Let A be a set with elements {a, b, c, ...}. With these elements we can make sets of pairs, e.g., {a, b}, {a, c}, {b, c}, ... These pairs are not ordered, i.e., {a, b} = {b, a}, because by definition sets which have all the same elements are equal.

How can we make ordered pairs, say <a, b>, such that <a, b> ≠ <b, a>?

Moderator Note

This (along with your previous thread on axioms) doesn’t appear to be in the brain teaser/puzzle category. Moved.

10 minutes ago, swansont said:

Moderator Note

This (along with your previous thread on axioms) doesn’t appear to be in the brain teaser/puzzle category. Moved.

You are right. My issue with putting it in any other category is that then it appears as if I'm asking for help with this question, which I'm not.

23 minutes ago, Genady said:

You are right. My issue with putting it in any other category is that then it appears as if I'm asking for help with this question, which I'm not.

Would a “quiz” (or other) disclaimer/tag in the title be appropriate/useful?

1 minute ago, swansont said:

Would a “quiz” (or other) disclaimer/tag in the title be appropriate/useful?

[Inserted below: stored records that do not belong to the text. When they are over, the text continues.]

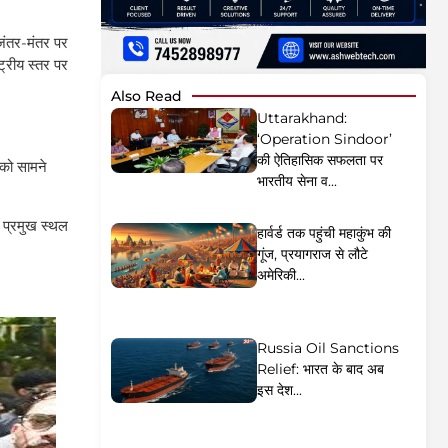
ंतर-मंतर पर
ट्रीय स्तर पर
Also Read
Uttarakhand:
‘Operation Sindoor’
की ऐतिहासिक सफलता पर
 को सामने
भारतीय सेना व...
ा प्रमुख स्थल
हार्वर्ड तक पहुंची महाकुंभ की
गूंज, प्रयागराज से लौटे
अमेरिकी...
Russia Oil Sanctions
Relief: भारत के बाद अब
इस देश...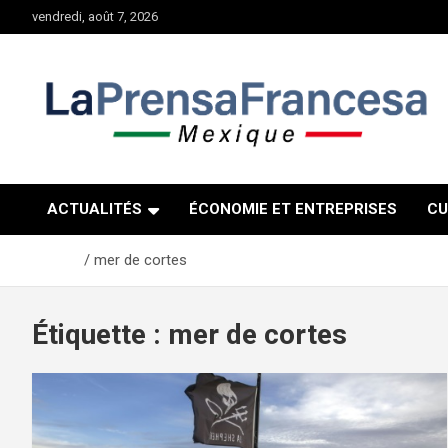
Aller
vendredi, août 7, 2026
au
contenu
ACTUALITÉS
ÉCONOMIE ET ENTREPRISES
CU
Accueil
mer de cortes
Étiquette :
mer de cortes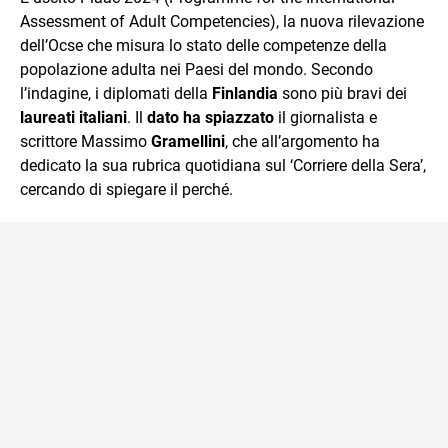
mente.
Assessment of Adult Competencies), la nuova rilevazione
dell’Ocse che misura lo stato delle competenze della
popolazione adulta nei Paesi del mondo. Secondo
l’indagine, i diplomati della
Finlandia
sono più bravi dei
laureati italiani
. Il
dato
ha spiazzato
il giornalista e
scrittore Massimo
Gramellini
, che all’argomento ha
dedicato la sua rubrica quotidiana sul ‘Corriere della Sera’,
cercando di spiegare il perché.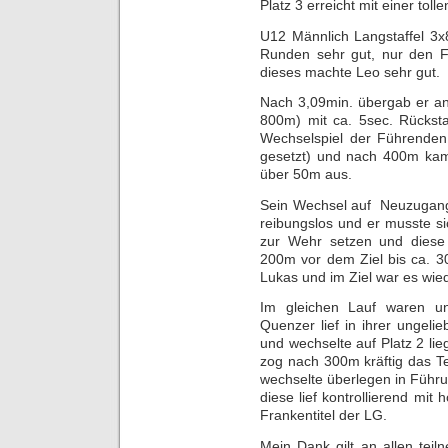
Platz 3 erreicht mit einer toll
U12 Männlich Langstaffel 3
Runden sehr gut, nur den 
dieses machte Leo sehr gut.
Nach 3,09min. übergab er an
800m) mit ca. 5sec. Rücks
Wechselspiel der Führende
gesetzt) und nach 400m kam 
über 50m aus.
Sein Wechsel auf
Neuzugang 
reibungslos und er musste si
zur Wehr setzen und diese
200m vor dem Ziel bis ca. 3
Lukas und im Ziel war es wie
Im gleichen Lauf waren u
Quenzer lief in ihrer ungelie
und wechselte auf Platz 2 lie
zog nach 300m kräftig das 
wechselte überlegen in Führu
diese lief kontrollierend m
Frankentitel der LG.
Mein Dank gilt an allen tei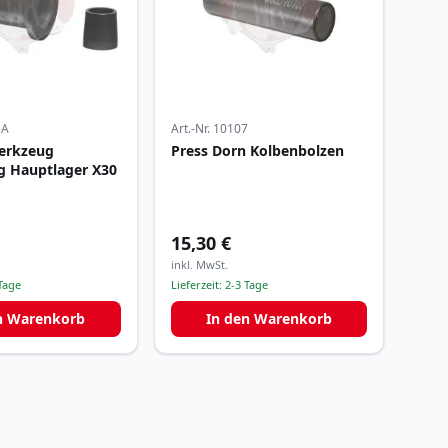
5A
Art.-Nr.
10107
erkzeug
Press Dorn Kolbenbolzen
g Hauptlager X30
15,30 €
inkl. MwSt.
Tage
Lieferzeit:
2-3 Tage
n Warenkorb
In den Warenkorb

If you think it makes it clear, fine with me.

Would you add something like that to the title of this thread?

4 hours ago, Genady said:

Let A be a set with elements {a, b, c, ...}. With these elements we can make sets of pairs, e.g., {a, b}, {a, c}, {b, c}, ... These pairs are not ordered, i.e., {a, b} = {b, a}, because by definition sets which have all the same elements are equal.

How can we make ordered pairs, say <a, b>, such that <a, b> ≠ <b, a>?

{{a}, b} ≠ {{b}, a}

8 minutes ago, KJW said:

{{a}, b} ≠ {{b}, a}

I thought of {a, {a, b}}, but your solution should work, too.

Both solutions are different subsets of [math]\mathcal {P}(A\cup \mathcal {P}(A))[/math].

If you want ordered pairs, you need the Cartesin product a A with itself.

The pairing subsets in the product space then provide one way to define a relation.

Edited 19 hours ago19 hr by studiot

37 minutes ago, studiot said:

If you want ordered pairs, you need the Cartesin product a A with itself.

The pairing subsets in the product space then provide one way to define a relation.

That's correct. The question is then, how to define the Cartesian product AxB so that AxB≠BxA.